There are all sorts of different interfaces to memcached, but you don’t need any of them to make requests from the command line, because its protocol is so simple. Try this, assuming it’s running on the usual port on the local machine:
1 2 3 4 5 6 7 8 9 10 11 12 13 14 15 16 17 18 19 20 21 22 23 24 | echo stats | nc 127.0.0.1 11211 STAT pid 22020 STAT uptime 3689364 STAT time 1227753109 STAT version 1.2.5 STAT pointer_size 64 STAT rusage_user 4543.071348 STAT rusage_system 8568.293421 STAT curr_items 139897 STAT total_items 51710845 STAT bytes 360147055 STAT curr_connections 40 STAT total_connections 66762 STAT connection_structures 327 STAT cmd_get 319992973 STAT cmd_set 51710845 STAT get_hits 280700485 STAT get_misses 39292488 STAT evictions 849165 STAT bytes_read 141320046298 STAT bytes_written 544357801590 STAT limit_maxbytes 402653184 STAT threads 4 END |
Here’s an easy “top” emulator for memcached:
1 | watch "echo stats | nc 127.0.0.1 11211" |
If you don’t have netcat (nc), you can also use Bash’s built-in /proc/tcp magic if it’s enabled. Anything that can push a couple of characters to a TCP port and print the result to stdout will work. Or you can use something like this if you must do it via PHP:
1 | watch 'php -r '"'"'$m=new Memcache;$m->connect("127.0.0.1", 11211);print_r($m->getstats());'"'" |
You can do even more fun/specific stuff like ‘stats items’, ‘stats sizes’, ‘stats slabs’, …

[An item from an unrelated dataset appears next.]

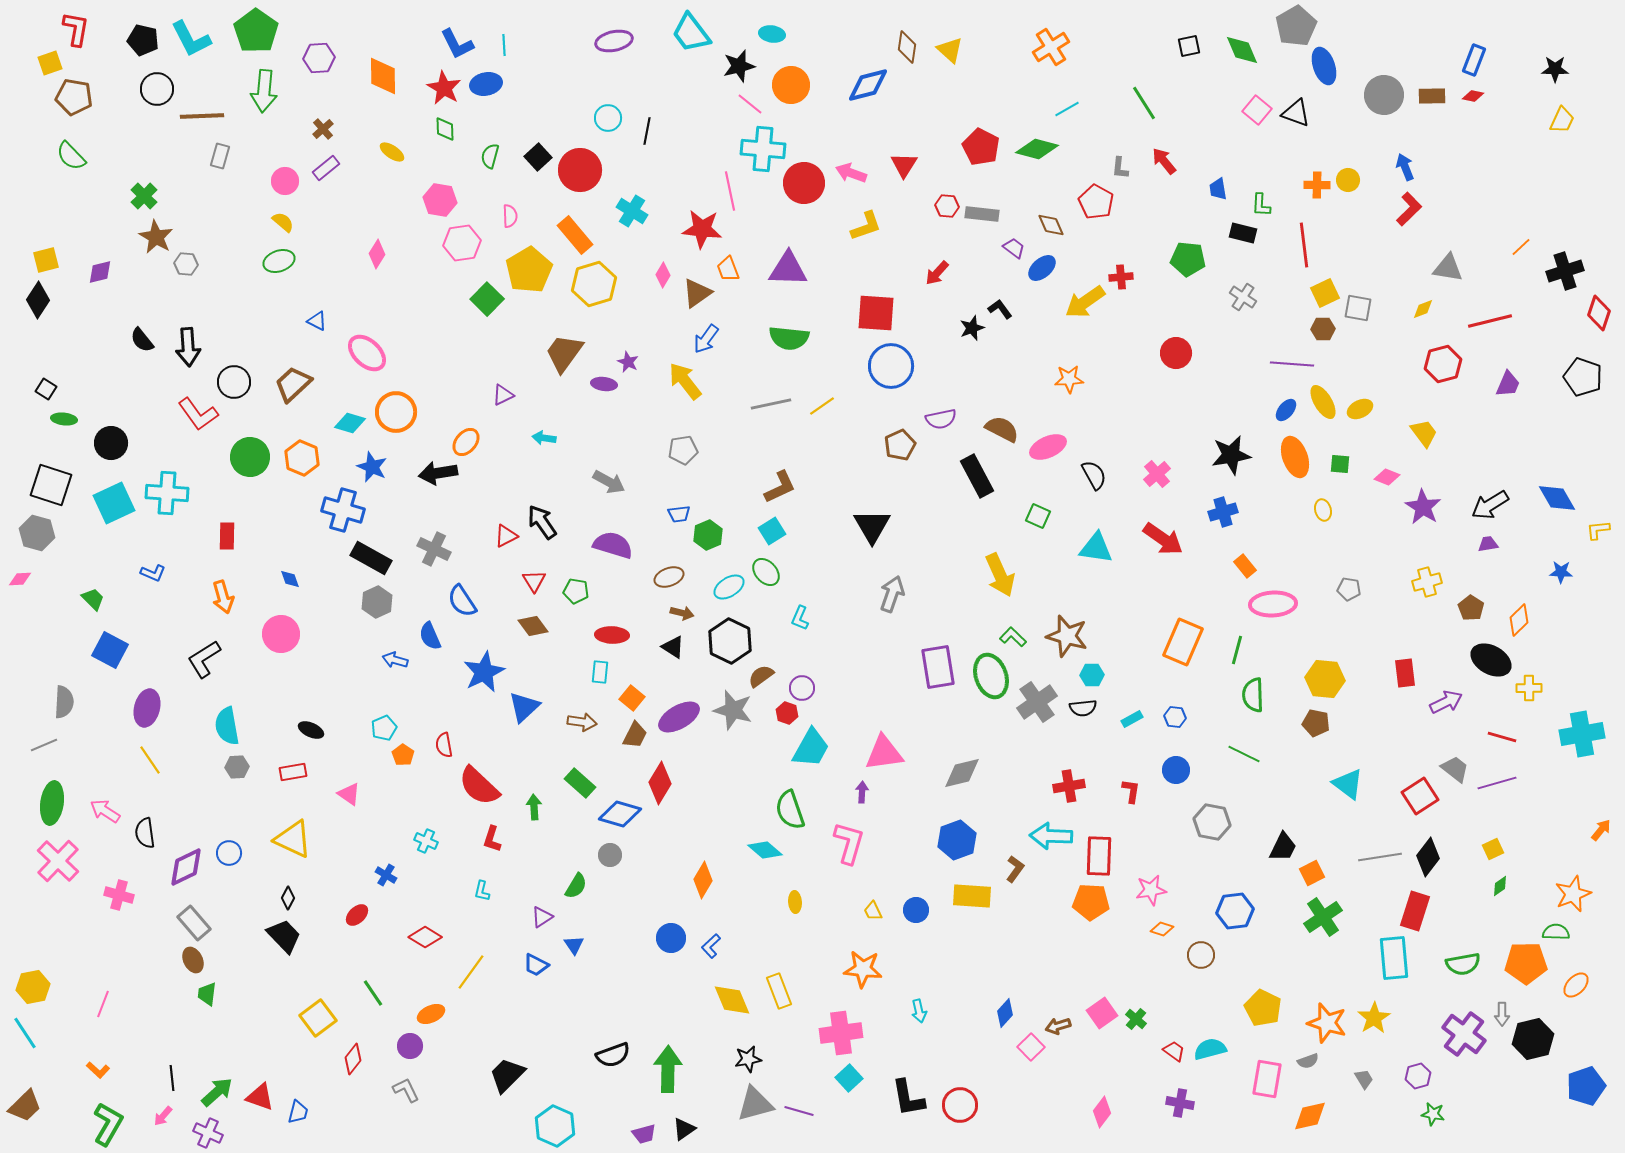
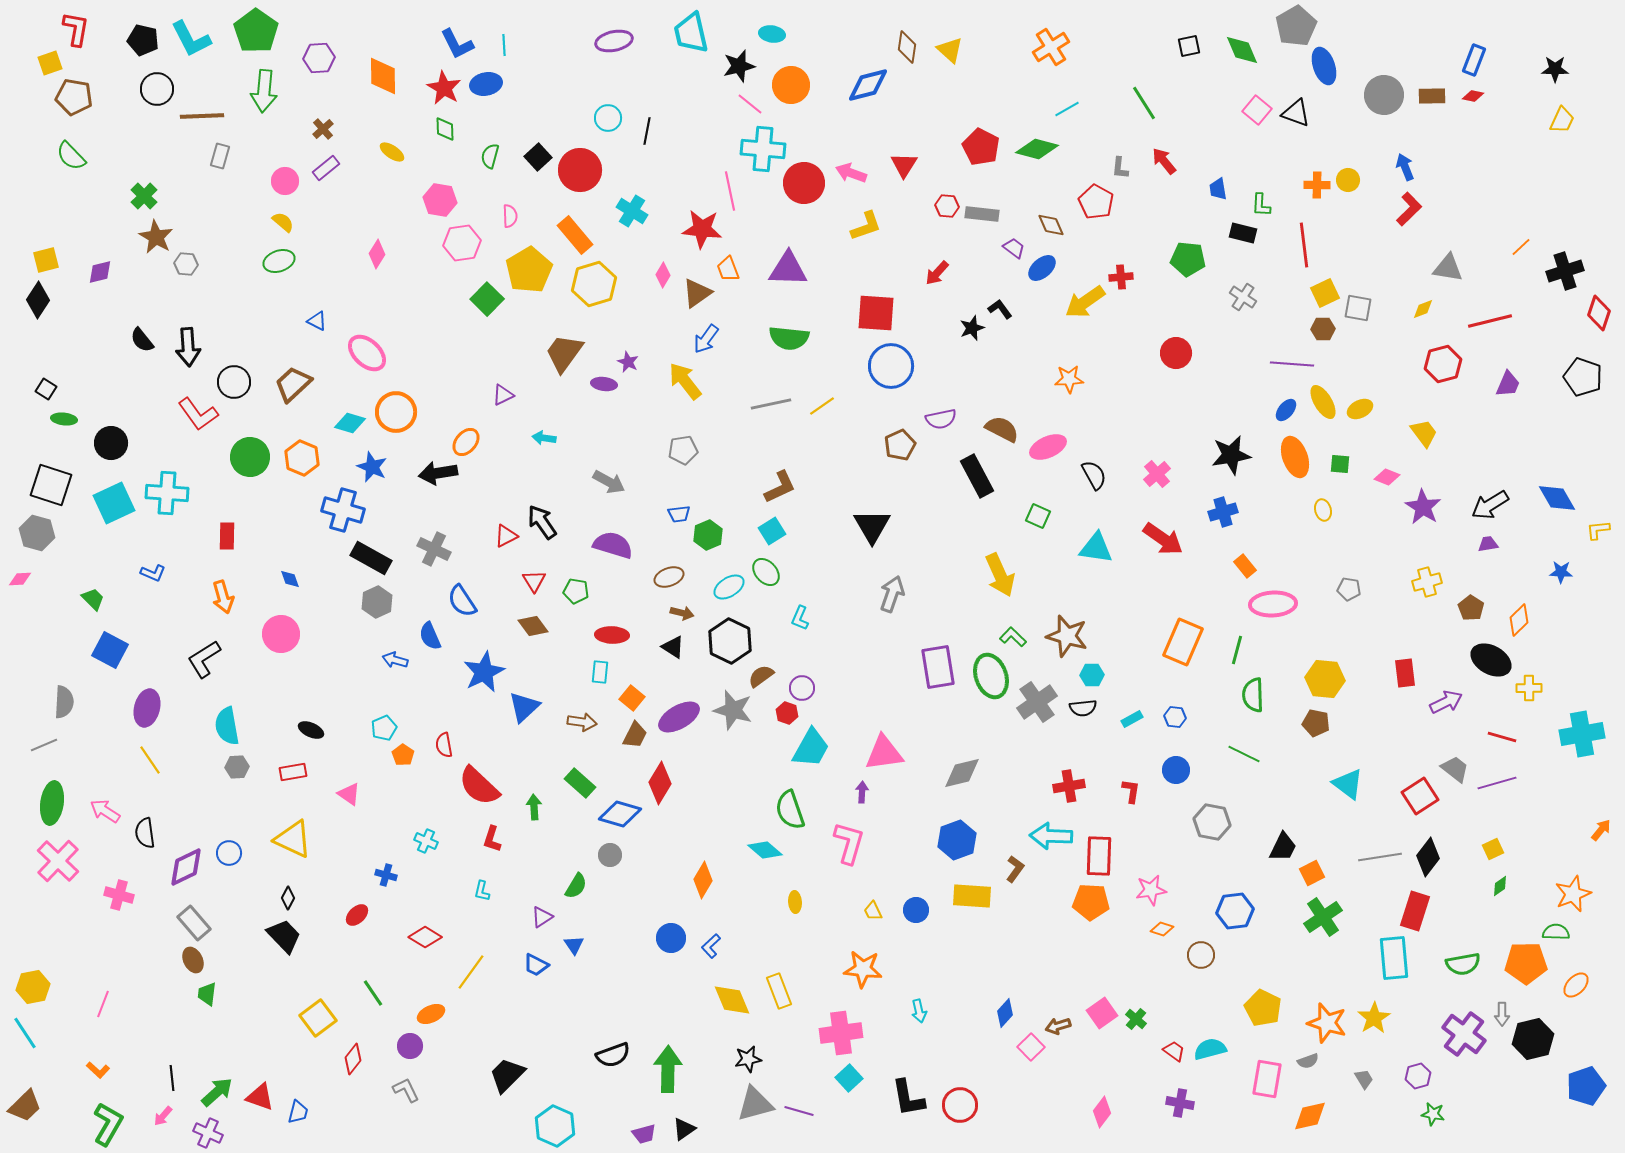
cyan trapezoid at (691, 33): rotated 24 degrees clockwise
blue cross at (386, 875): rotated 15 degrees counterclockwise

See http://code.sixapart.com/svn/memcached/trunk/server/doc/protocol.txt
Another client worth mentioning is telnet. The advantage over netcat is the interactivity. (but then again nc is good for scripting)
watch “(echo stats ; echo quit ) | nc 127.0.0.1 11211” works, echo stats doesn’t since memcache expects you to quit the connection.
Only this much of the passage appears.